Matadi : Richard Muinza, un cordonnier professionnel et fier de l’être

Matadi : Richard Muinza, un cordonnier professionnel et fier de l’être

Richard Muinza en plein travail/photo Benita

Richard Muinza, ce cordonnier célèbre de Matadi, au sud-ouest de Kinshasa semble avoir bien assimilé la sagesse qui dit qu’ « il n’y a pas de sot métier, il n’y a que de sottes gens ». Sérieux, organisé, raffiné… dans son travail, il se distingue des autres cordonniers, attire de nombreux clients et fait parler de lui.

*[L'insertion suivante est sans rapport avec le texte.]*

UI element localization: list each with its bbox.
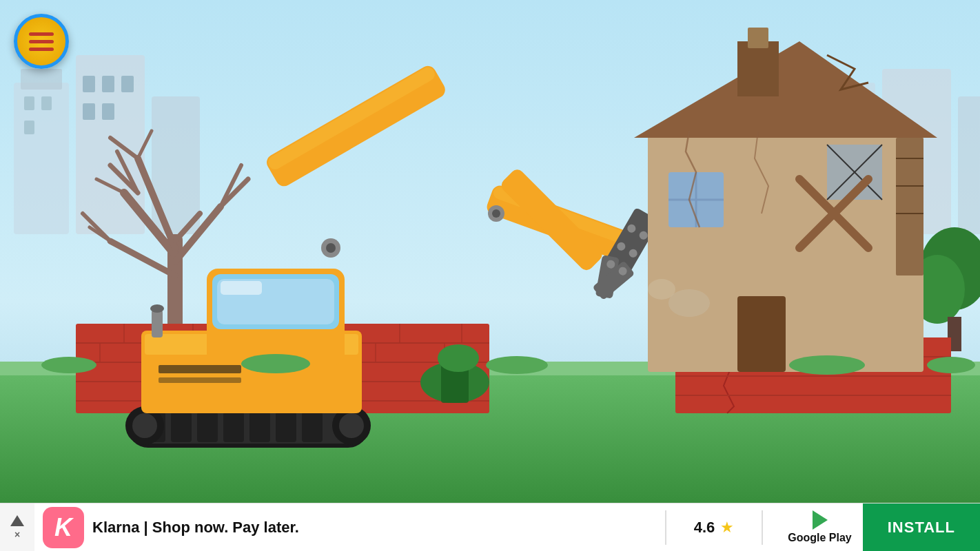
svg-rect-85: [159, 377, 241, 383]
svg-rect-72: [171, 412, 192, 442]
svg-rect-16: [958, 96, 980, 234]
svg-rect-86: [152, 310, 163, 337]
svg-point-93: [326, 243, 336, 253]
ad-rating: 4.6 ★: [694, 519, 735, 537]
ad-banner: × K Klarna | Shop now. Pay later. 4.6 ★ …: [0, 503, 980, 551]
svg-rect-119: [737, 296, 786, 372]
svg-rect-10: [121, 76, 134, 92]
svg-point-131: [789, 355, 865, 375]
svg-rect-74: [223, 412, 244, 442]
ad-close-button[interactable]: ×: [0, 503, 34, 552]
ad-divider: [665, 510, 666, 545]
svg-rect-84: [159, 365, 241, 373]
ad-play-block: Google Play: [788, 510, 851, 544]
svg-rect-5: [24, 96, 34, 110]
svg-point-79: [132, 413, 157, 438]
svg-point-128: [41, 357, 96, 373]
svg-point-95: [492, 209, 500, 218]
ad-divider-2: [762, 510, 763, 545]
ad-title: Klarna | Shop now. Pay later.: [92, 519, 651, 537]
svg-rect-77: [302, 412, 323, 442]
game-area: [0, 0, 980, 503]
svg-point-81: [339, 413, 364, 438]
svg-rect-12: [102, 103, 114, 120]
svg-point-129: [241, 354, 310, 373]
svg-rect-76: [276, 412, 296, 442]
ad-play-icon: [10, 515, 24, 526]
svg-point-126: [668, 289, 710, 317]
svg-rect-70: [134, 410, 362, 444]
svg-rect-9: [102, 76, 114, 92]
svg-rect-111: [737, 41, 779, 96]
game-scene: [0, 0, 980, 503]
menu-button[interactable]: [14, 14, 69, 69]
ad-text-block: Klarna | Shop now. Pay later.: [92, 519, 651, 537]
svg-rect-73: [197, 412, 218, 442]
menu-line-2: [29, 40, 54, 43]
google-play-icon: [813, 510, 828, 530]
install-button[interactable]: INSTALL: [863, 503, 980, 552]
klarna-logo: K: [43, 507, 84, 548]
svg-rect-11: [83, 103, 95, 120]
menu-lines-icon: [29, 32, 54, 51]
svg-point-108: [438, 344, 479, 372]
google-play-label: Google Play: [788, 532, 851, 544]
ad-close-icon: ×: [14, 529, 20, 540]
menu-line-3: [29, 48, 54, 51]
menu-line-1: [29, 32, 54, 36]
svg-rect-91: [221, 281, 262, 295]
svg-rect-2: [21, 69, 62, 90]
svg-rect-7: [24, 121, 34, 134]
svg-rect-75: [249, 412, 270, 442]
svg-rect-6: [41, 96, 52, 110]
svg-point-130: [486, 356, 548, 374]
svg-point-127: [648, 279, 675, 300]
svg-point-87: [150, 304, 164, 313]
svg-point-132: [927, 357, 975, 373]
ad-rating-star: ★: [720, 519, 734, 537]
ad-rating-number: 4.6: [694, 519, 715, 537]
svg-rect-8: [83, 76, 95, 92]
svg-rect-112: [748, 28, 768, 48]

Richard Muinza, a fière allure dans son atelier de cordonnerie à Matadi au portillon duquel se bousculent les clients. Organisé, courtois, ponctuel et raffiné dans son travail, il prend très au sérieux son métier et exécute avec soin les nombreuses commandes qu’il reçoit. « C’est ici que j’accueille mes clients. Au moins, ils sont à l’abri des intempéries », indique-t-il. Sur la rue très fréquentée de Kinkanda à Matadi, Richard a aménagé dans un deux pièces en bois couvert de tôles, une salle d’attente et espace privé de travail. Sa philosophie et son rythme de travail tranchent avec ceux de nombreux autres cordonniers qui préfèrent s’installer sur la voie publique « sans se soucier de leur cadre professionnel et vivant au jour le jour« . « Je ne pense pas comme eux, fait-il savoir dès le premier abord. J’envisage d’installer une industrie de fabrication des chaussures. Je compte multiplier les points de vente au pays voire à l’étranger, apprendre aux jeunes le métier. C’est aussi une façon de lutter contre la pauvreté ». Il mise pour cela sur la qualité du travail et le sérieux.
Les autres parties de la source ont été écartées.